Almocei com minha avó 8 dias antes d'ela morrer. Passei na casa dela logo depois de minha primeira reunião no Vigilantes do Peso (VP), a solução que eu encontrei pra eliminar cinco quilos inconvenientes, daquele tipo que se aloja nas férias e, tal qual um sem-teto marrento, vai ficando, vai ficando.
Na casa d'avó chegando, vi o que me aguardava sobre a mesa: purê de batata (minha vó sempre fez purê de batata só pra mim!), tutu de feijão, arroz refogadinho daquele tipo que reluz de tanto óleo (e exatamente por isso, uma delícia), bifinhos refogados em litros de manteiga com cebola, uma salada só pra constar e mostarda refogada. O melhor cheiro de comida do mundo estava ali, debaixo do meu nariz, e tudo o que eu pensava era na quantidade absurda de pontos VP que uma colherada de cada coisa daria.
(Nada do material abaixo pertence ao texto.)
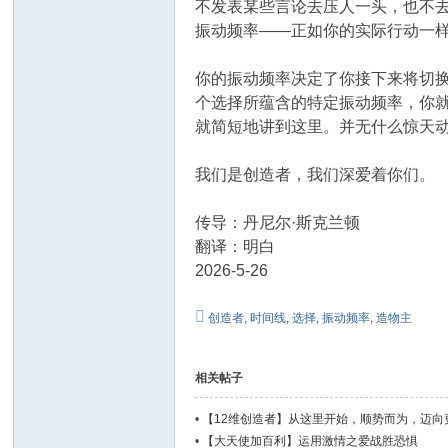
不发表某些言论去压人一头，也不
振动频率——正如你的实际行动一
你的振动频率决定了你接下来将切
个选择所蕴含的特定振动频率，你就
就简短地讲到这里。并无什么惊天
我们是创造者，我们深爱着你们。
传导：丹尼尔·斯克兰顿
翻译：明白
2026-5-26
创造者
,
时间线
,
选择
,
振动频率
,
造物主
相关帖子
•
【12维创造者】从这里开始，顺势而为，迈向
•
【大天使加百利】运用激情之爱战胜恐惧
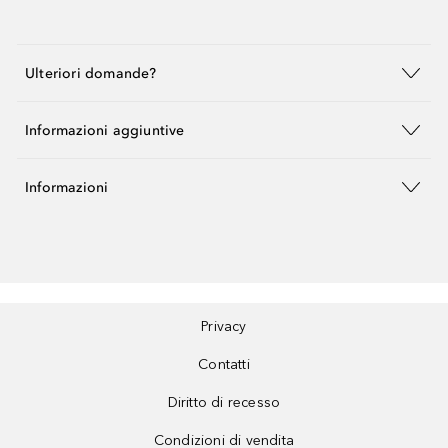
Ulteriori domande?
Informazioni aggiuntive
Informazioni
Privacy
Contatti
Diritto di recesso
Condizioni di vendita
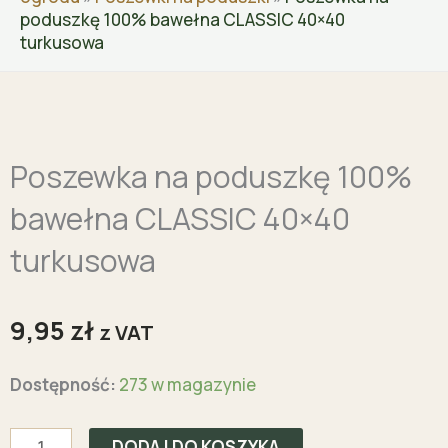
poduszkę 100% bawełna CLASSIC 40×40
turkusowa
Zoo
Poszewka na poduszkę 100%
bawełna CLASSIC 40×40
turkusowa
9,95
zł
z VAT
ilość
Dostępność:
273 w magazynie
Poszewka
na
DODAJ DO KOSZYKA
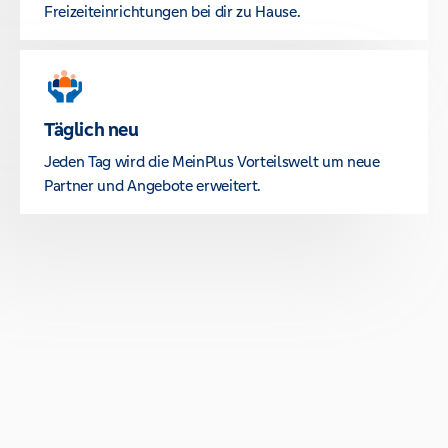
Freizeiteinrichtungen bei dir zu Hause.
Täglich neu
Jeden Tag wird die MeinPlus Vorteilswelt um neue
Partner und Angebote erweitert.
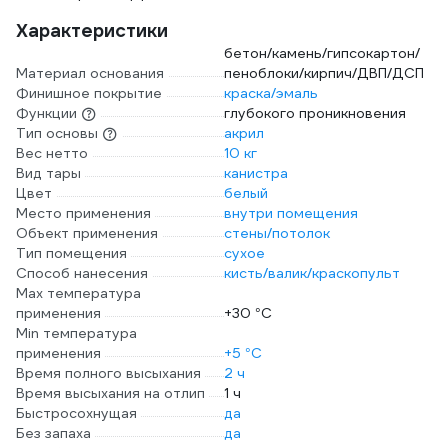
Характеристики
бетон/камень/гипсокартон/
Материал основания
пеноблоки/кирпич/ДВП/ДСП
Финишное покрытие
краска/эмаль
Функции
глубокого проникновения
Тип основы
акрил
Вес нетто
10 кг
Вид тары
канистра
Цвет
белый
Место применения
внутри помещения
Объект применения
стены/потолок
Тип помещения
сухое
Способ нанесения
кисть/валик/краскопульт
Max температура
применения
+30 °С
Min температура
применения
+5 °С
Время полного высыхания
2 ч
Время высыхания на отлип
1 ч
Быстросохнущая
да
Без запаха
да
Vendo-me comer tão pouquinho, com a calculadora do lado, minha avó perguntou qual era o meu problema, mas daquele jeitinho lindo d'ela falar, dizendo que eu estava muito magrinha, que devia comer mais. Expliquei-lhe o esquema dos pontos VP, que um bife de frango grelhado tinha 3, meia xícara de arroz, 2, uma xícara de morango, zero, e por aí vai. Depois de ouvir em silêncio, minha sábia avó decretou: "Pode comer à vontade, minha querida, que tudo aqui é zero ponto."
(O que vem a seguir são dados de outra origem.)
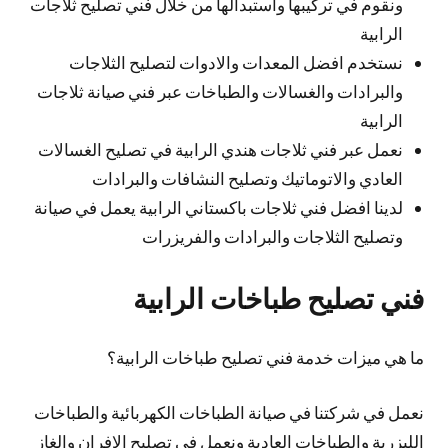
ونقوم في تركيبها واستبدالها من خلال فني تصليح ثلاجات
الرابية
نستخدم افضل المعدات والادوات لتصليح الثلاجات
والبرادات والغسالات والطباخات عبر فني صيانة ثلاجات
الرابية
نعمل عبر فني ثلاجات هندي الرابية في تصليح الغسالات
العادي والاتوماتيك وتصليح النشافات والبرادات
لدينا افضل فني ثلاجات باكستاني الرابية يعمل في صيانة
وتصليح الثلاجات والبرادات والفريزرات
فني تصليح طباخات الرابية
ما هي ميزات خدمة فني تصليح طباخات الرابية؟
نعمل في شركتنا في صيانة الطباخات الكهربائية والطباخات
الليزرية والطباخات العادية ونعمل في تصليح الافران والغاز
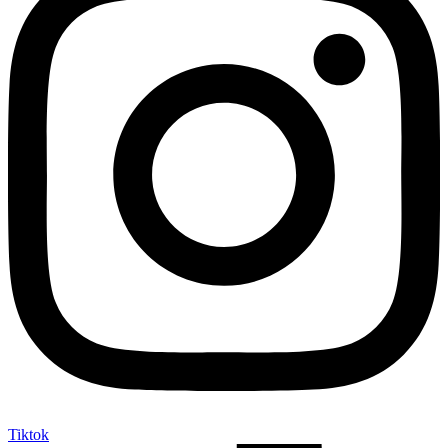
Tiktok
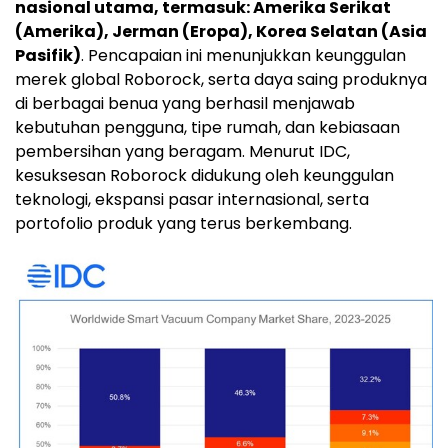
nasional utama, termasuk: Amerika Serikat
(Amerika), Jerman (Eropa), Korea Selatan (Asia
Pasifik)
. Pencapaian ini menunjukkan keunggulan
merek global Roborock, serta daya saing produknya
di berbagai benua yang berhasil menjawab
kebutuhan pengguna, tipe rumah, dan kebiasaan
pembersihan yang beragam. Menurut IDC,
kesuksesan Roborock didukung oleh keunggulan
teknologi, ekspansi pasar internasional, serta
portofolio produk yang terus berkembang.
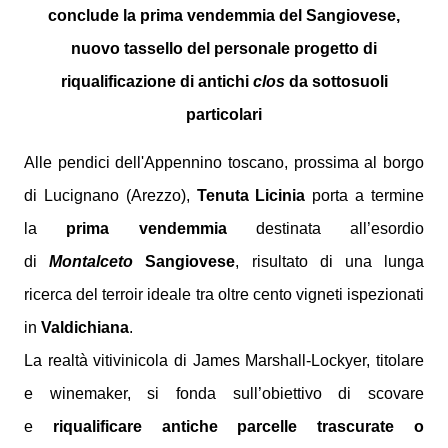
conclude la prima vendemmia del Sangiovese,
nuovo tassello del personale progetto di
riqualificazione di antichi
clos
da sottosuoli
particolari
Alle pendici dell'Appennino toscano, prossima al borgo
di Lucignano (Arezzo),
Tenuta Licinia
porta a termine
la
prima vendemmia
destinata all’esordio
di
Montalceto
Sangiovese
, risultato di una lunga
ricerca del terroir ideale tra oltre cento vigneti ispezionati
in
Valdichiana
.
La realtà vitivinicola di James Marshall-Lockyer, titolare
e winemaker, si fonda sull’obiettivo di scovare
e
riqualificare antiche parcelle trascurate o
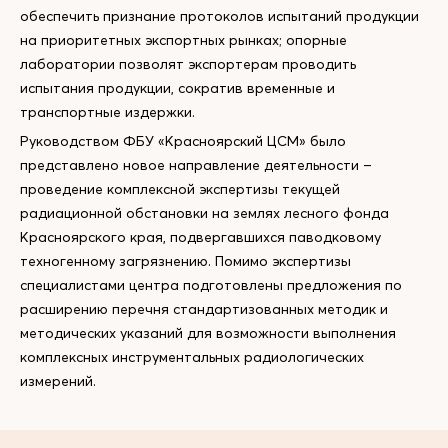
обеспечить признание протоколов испытаний продукции
на приоритетных экспортных рынках; опорные
лаборатории позволят экспортерам проводить
испытания продукции, сократив временные и
транспортные издержки.
Руководством ФБУ «Красноярский ЦСМ» было
представлено новое направление деятельности –
проведение комплексной экспертизы текущей
радиационной обстановки на землях лесного фонда
Красноярского края, подвергавшихся паводковому
техногенному загрязнению. Помимо экспертизы
специалистами центра подготовлены предложения по
расширению перечня стандартизованных методик и
методических указаний для возможности выполнения
комплексных инструментальных радиологических
измерений.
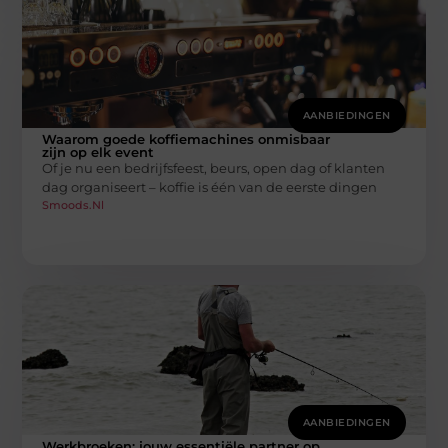
AANBIEDINGEN
Waarom goede koffiemachines onmisbaar
zijn op elk event
Of je nu een bedrijfsfeest, beurs, open dag of klanten
dag organiseert – koffie is één van de eerste dingen
Smoods.nl
AANBIEDINGEN
Werkbroeken: jouw essentiële partner op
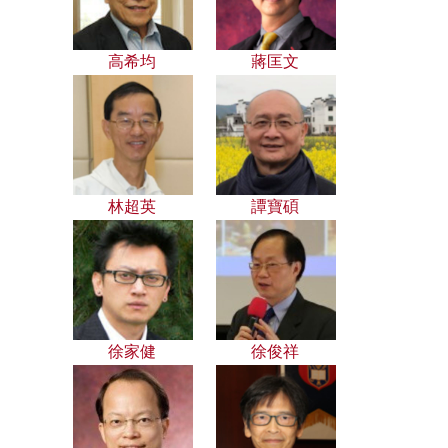
高希均
蔣匡文
林超英
譚寶碩
徐家健
徐俊祥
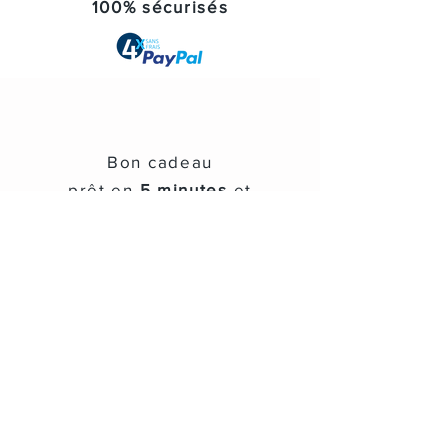
100% sécurisés
Bon cadeau
prêt en
5 minutes
et
personnalisable
Multi-Activités
En
choisissant
Ciel-ÉVASION
® vous
êtes
sûrs
de
FAIRE PLAISIR
!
Achei aquilo incrível, e eis que operou-se um milagre: eu fiquei leve. E comi de tudo, e repeti tudo 3 vezes, e pedi pão pra comer o molho do bife, e ainda tracei, de sobremesa, uma fatia gigantesca de rocambole com doce de leite feito por ela. Lembro da vovó me explicando pela enésima vez como ela fazia aqueles risquinhos lindos sobre o rocambole, e fiquei olhando embevecida praquela jovenzinha de 94 anos, que me contava de seus planos pra uma nova feira de artesanato e do modelo de toalha de crochet que ela tinha tirado duma novela.
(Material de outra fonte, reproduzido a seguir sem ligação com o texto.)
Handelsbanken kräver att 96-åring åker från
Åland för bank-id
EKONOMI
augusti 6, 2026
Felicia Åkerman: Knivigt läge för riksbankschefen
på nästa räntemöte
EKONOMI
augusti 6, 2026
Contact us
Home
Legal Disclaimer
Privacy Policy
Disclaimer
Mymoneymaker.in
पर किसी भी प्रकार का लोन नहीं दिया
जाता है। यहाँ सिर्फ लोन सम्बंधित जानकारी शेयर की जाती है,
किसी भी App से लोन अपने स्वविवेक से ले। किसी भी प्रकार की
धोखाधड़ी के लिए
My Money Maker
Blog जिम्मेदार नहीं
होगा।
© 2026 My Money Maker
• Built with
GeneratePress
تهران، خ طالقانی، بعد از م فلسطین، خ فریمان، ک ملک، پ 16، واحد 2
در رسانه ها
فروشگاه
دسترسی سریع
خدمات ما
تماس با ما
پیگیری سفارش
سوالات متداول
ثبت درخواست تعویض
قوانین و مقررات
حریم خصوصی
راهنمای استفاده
Oito dias depois, quando eu cheguei em casa sem fome e talvez por falta de qualquer coisa boa no que pensar, ou talvez por falta de sentido pra vida, ocorreu-me que os pontos que eu tinha poupado por ter passado 24h sem comer compensariam a farra do boi da semana anterior na casa da vovó. Repeli o pensamento com todas as forças que ainda tinha e olhei pra minha velhinha sorrindo no porta-retratos na sala: os pontos daquela última ceia, vó, eu quero guardar pro resto da minha vida.